19 de abril de 2007

ÚLTIMO

O pressentimento diz-me que estes podem ser mesmo os últimos dias daquele doente. A evidência certifica-me que este será o último dia de muita gente. Oxalá esteja errado no meu pressentimento, mas despoletou a reflexão.

1. ONTEM
Meditando no meu dia, deixo-me arrastar pelos contornos baços dos limites da alma, onde as coisas são menos definidas e tudo se torna mais relativo. Vem-me ao espírito as palavras que não te disse, as simplificações com que te iludi mas que não sei omitir diante da minha consciência, os milhares de "ses" e "mas" que, por maldade ou inexperiência, coloquei no meu caminho. Recordo-me da prepotencia dos meu dogmas e pequenos orgulhos, do incontável número de barreiras que coloquei à tua felicidade.
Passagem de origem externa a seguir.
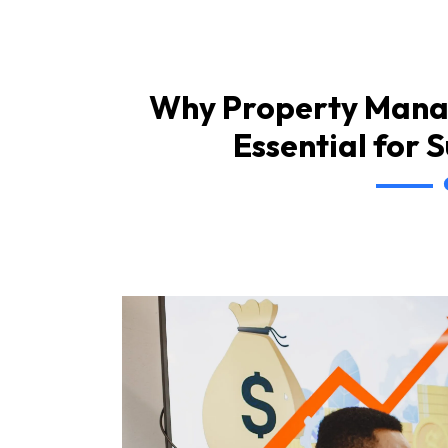
Why Property Mana
Essential for 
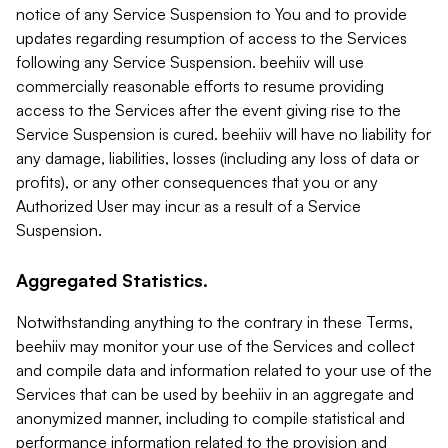
notice of any Service Suspension to You and to provide
updates regarding resumption of access to the Services
following any Service Suspension. beehiiv will use
commercially reasonable efforts to resume providing
access to the Services after the event giving rise to the
Service Suspension is cured. beehiiv will have no liability for
any damage, liabilities, losses (including any loss of data or
profits), or any other consequences that you or any
Authorized User may incur as a result of a Service
Suspension.
Aggregated Statistics.
Notwithstanding anything to the contrary in these Terms,
beehiiv may monitor your use of the Services and collect
and compile data and information related to your use of the
Services that can be used by beehiiv in an aggregate and
anonymized manner, including to compile statistical and
performance information related to the provision and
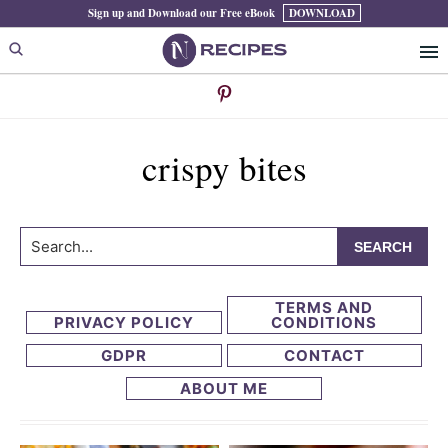
Skip
Skip
Sign up and Download our Free eBook
DOWNLOAD
to
to
primary
main
navigation
content
crispy bites
Search...
TERMS AND
PRIVACY POLICY
CONDITIONS
GDPR
CONTACT
ABOUT ME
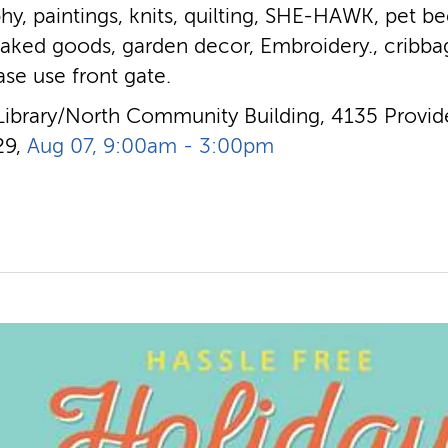
hy, paintings, knits, quilting, SHE-HAWK, pet bed
baked goods, garden decor, Embroidery., cribba
ease use front gate.
Library/North Community Building, 4135 Provide
29,
Aug 07, 9:00am - 3:00pm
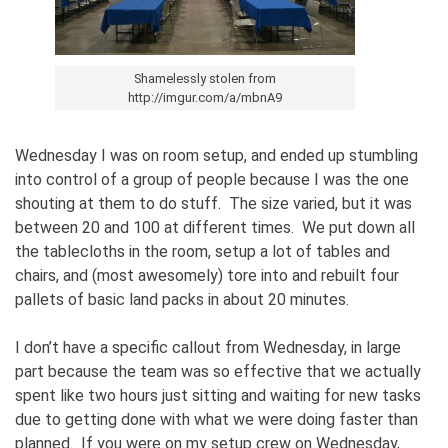
Shamelessly stolen from
http://imgur.com/a/mbnA9
Wednesday I was on room setup, and ended up stumbling
into control of a group of people because I was the one
shouting at them to do stuff. The size varied, but it was
between 20 and 100 at different times. We put down all
the tablecloths in the room, setup a lot of tables and
chairs, and (most awesomely) tore into and rebuilt four
pallets of basic land packs in about 20 minutes.
I don’t have a specific callout from Wednesday, in large
part because the team was so effective that we actually
spent like two hours just sitting and waiting for new tasks
due to getting done with what we were doing faster than
planned. If you were on my setup crew on Wednesday,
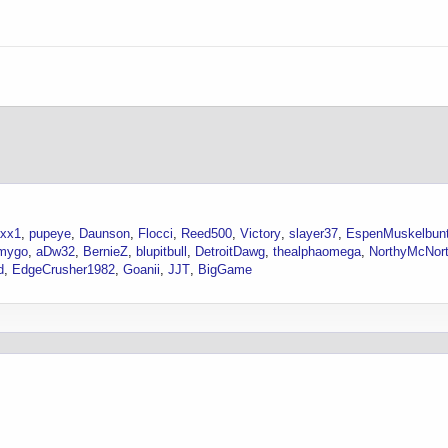
axx1
pupeye
Daunson
Flocci
Reed500
Victory
slayer37
EspenMuskelbun
mygo
aDw32
BernieZ
blupitbull
DetroitDawg
thealphaomega
NorthyMcNor
d
EdgeCrusher1982
Goanii
JJT
BigGame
E diante disto tudo, confrontado com a possibilidade irracional que este possa mesmo ser o meu último dia, o meu último post, o meu último sentir percebo a profundidade da minha pequenez. Surgem-me ridículas as minhas vitórias e dolorosas as minhas derrotas. Não sei encontrar conforto naquilo que à tua custa construi. Tão pouco saberia devolver-te aquilo que em ti destrui.
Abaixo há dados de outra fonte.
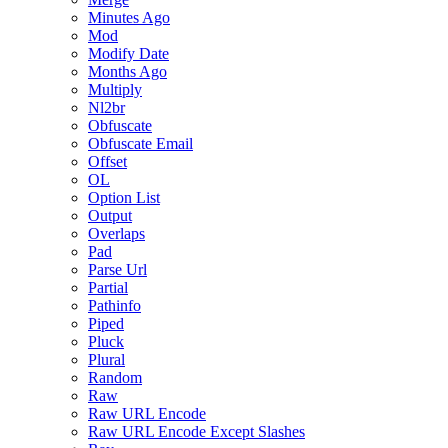
Minutes Ago
Mod
Modify Date
Months Ago
Multiply
Nl2br
Obfuscate
Obfuscate Email
Offset
OL
Option List
Output
Overlaps
Pad
Parse Url
Partial
Pathinfo
Piped
Pluck
Plural
Random
Raw
Raw URL Encode
Raw URL Encode Except Slashes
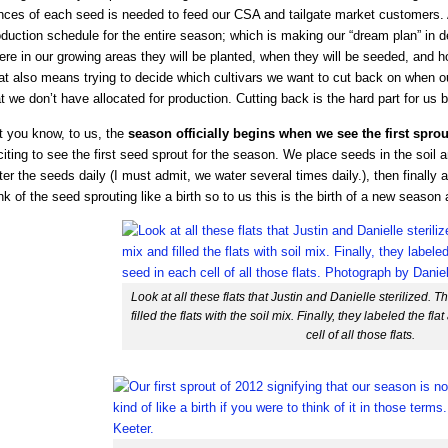
nces of each seed is needed to feed our CSA and tailgate market customers. Af
duction schedule for the entire season; which is making our “dream plan” in de
ere in our growing areas they will be planted, when they will be seeded, and 
t also means trying to decide which cultivars we want to cut back on when ou
t we don’t have allocated for production. Cutting back is the hard part for us
t you know, to us, the
season officially begins when we see the first spro
iting to see the first seed sprout for the season. We place seeds in the soil 
er the seeds daily (I must admit, we water several times daily.), then finally a
nk of the seed sprouting like a birth so to us this is the birth of a new season 
Look at all these flats that Justin and Danielle sterilized.
filled the flats with the soil mix. Finally, they labeled the f
cell of all those flats.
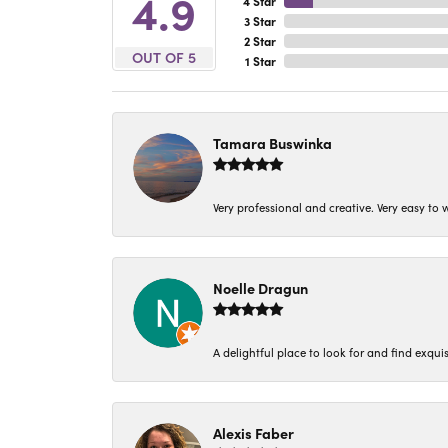
4.9
4 Star
3 Star
2 Star
OUT OF 5
1 Star
Tamara Buswinka
Very professional and creative. Very easy to w
Noelle Dragun
A delightful place to look for and find exqu
Alexis Faber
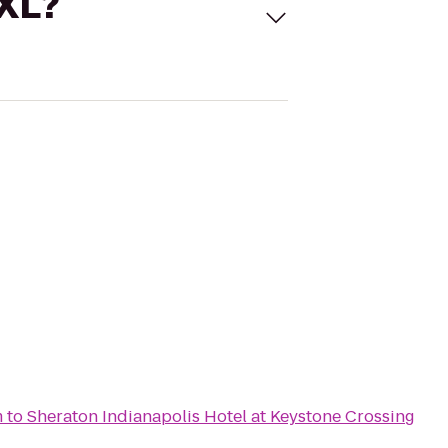
 XL?
m
to
Sheraton Indianapolis Hotel at Keystone Crossing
E assim pequenino e perdido, reencontro-me comigo, reencontro-me contigo. Neste comungar desta fraqueza inquieta que sabes bem ser a minha única força.

2. HOJE

Nesta fluidez da alma que questiona a minha razão vão surgindo novas pulsões...
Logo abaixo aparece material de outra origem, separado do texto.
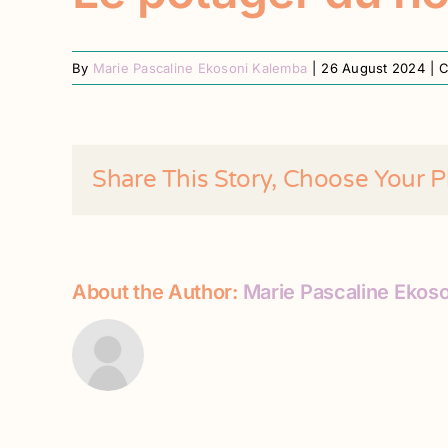
By
Marie Pascaline Ekosoni Kalemba
|
26 August 2024
|
C
Share This Story, Choose Your P
About the Author:
Marie Pascaline Ekos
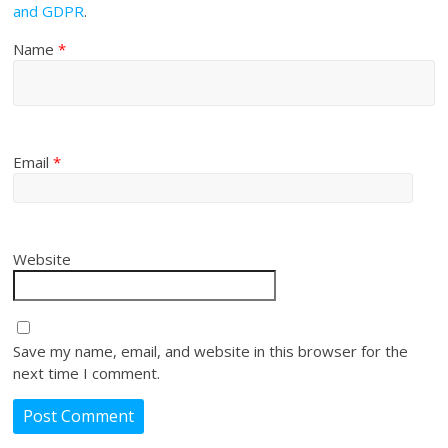
and GDPR
.
Name
*
Email
*
Website
Save my name, email, and website in this browser for the
next time I comment.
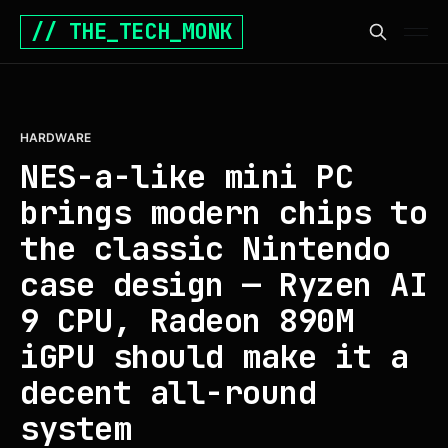
// THE_TECH_MONK
HARDWARE
NES-a-like mini PC
brings modern chips to
the classic Nintendo
case design — Ryzen AI
9 CPU, Radeon 890M
iGPU should make it a
decent all-round
system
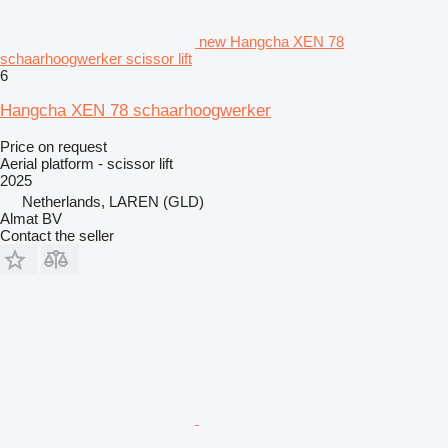
new Hangcha XEN 78
schaarhoogwerker scissor lift
6
Hangcha XEN 78 schaarhoogwerker
Price on request
Aerial platform - scissor lift
2025
Netherlands, LAREN (GLD)
Almat BV
Contact the seller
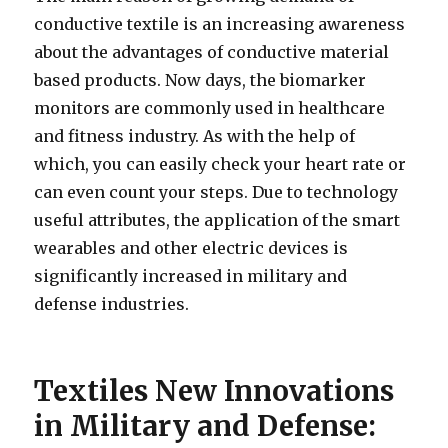
conductive textile is an increasing awareness
about the advantages of conductive material
based products. Now days, the biomarker
monitors are commonly used in healthcare
and fitness industry. As with the help of
which, you can easily check your heart rate or
can even count your steps. Due to technology
useful attributes, the application of the smart
wearables and other electric devices is
significantly increased in military and
defense industries.
Textiles New Innovations
in Military and Defense:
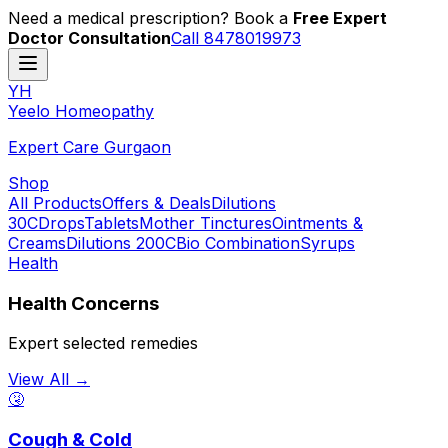
Need a medical prescription? Book a
Free Expert
Doctor Consultation
Call 8478019973
YH
Y
eelo
H
omeopathy
Expert Care Gurgaon
Shop
All Products
Offers & Deals
Dilutions
30C
Drops
Tablets
Mother Tinctures
Ointments &
Creams
Dilutions 200C
Bio Combination
Syrups
Health
Health Concerns
Expert selected remedies
View All →
🤧
Cough & Cold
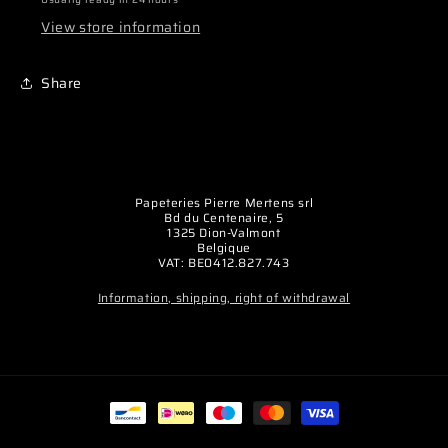
seul
seul
View store information
(la
(la
paire)
paire)
Share
Papeteries Pierre Mertens srl
Bd du Centenaire, 5
1325 Dion-Valmont
Belgique
VAT: BE0412.827.743
Information, shipping, right of withdrawal
Payment
methods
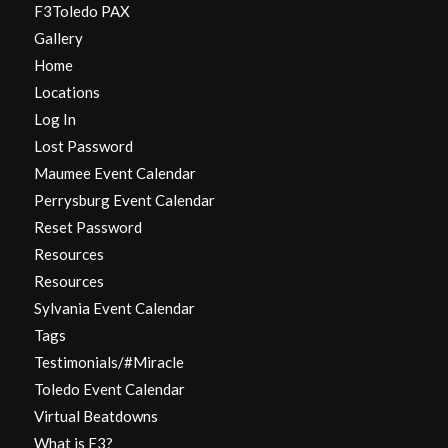
F3Toledo PAX
Gallery
Home
Locations
Log In
Lost Password
Maumee Event Calendar
Perrysburg Event Calendar
Reset Password
Resources
Resources
Sylvania Event Calendar
Tags
Testimonials/#Miracle
Toledo Event Calendar
Virtual Beatdowns
What is F3?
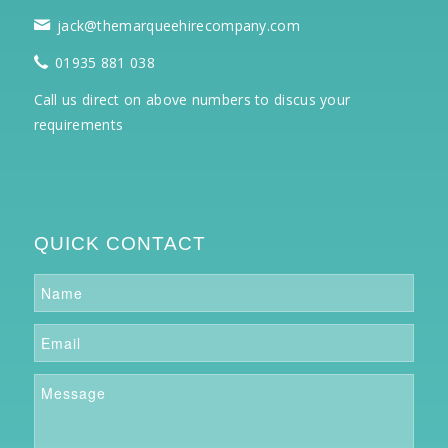
jack@themarqueehirecompany.com
01935 881 038
Call us direct on above numbers to discus your
requirements
QUICK CONTACT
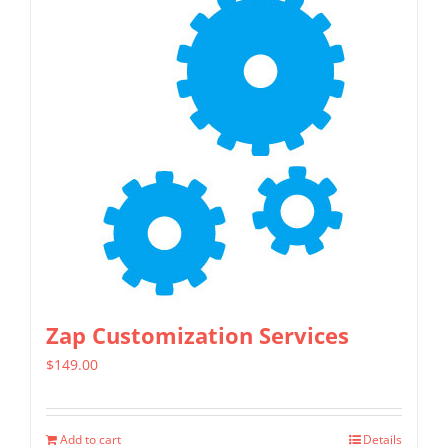
Zap Customization Services
$
149.00
Add to cart
Details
Se é este o último momento, que o agarre com todas as forças! Que o aproveite intensamente, sem olhar a meios ou a recursos. Que me esgote no efémero e imediato, num prazer que tenho a certeza que me enche... Por uma fracção de segundo desejo-te, cobiço-te como a um objecto que possa agarrar entre as mãos.

Num hoje violento que nada recorda e que nada quer prever. Neste imediato em que sobressai toda a minha humanidade, em que me fascina a beleza bondosa deste mundo que enche de sabor o beijo e dá corpo ao abraço.

3. E SEMPRE

Mas se queres saber não me basta o efémero. Não me satisfaz o sentir passageiro que não se quer sedimentar... Não me preenche a violência de ser senhor de quem não se deu, tornando-me escravo daquilo que em troca não quis dar.

E diante desta tua humanidade irreductivel que não sei domesticar, redescobro esta nossa liberdade... Serena a minha alma ao perceber que só perdendo-me me posso reencontrar neste ciclo eterno de saber dar-se para receber.

E então desejo ardentemente que este seja sempre o meu último momento, o meu último post, o meu último sentimento! Neste eterno renovar que por ti de tudo se pode arrepender e tudo se predispõe a perdoar.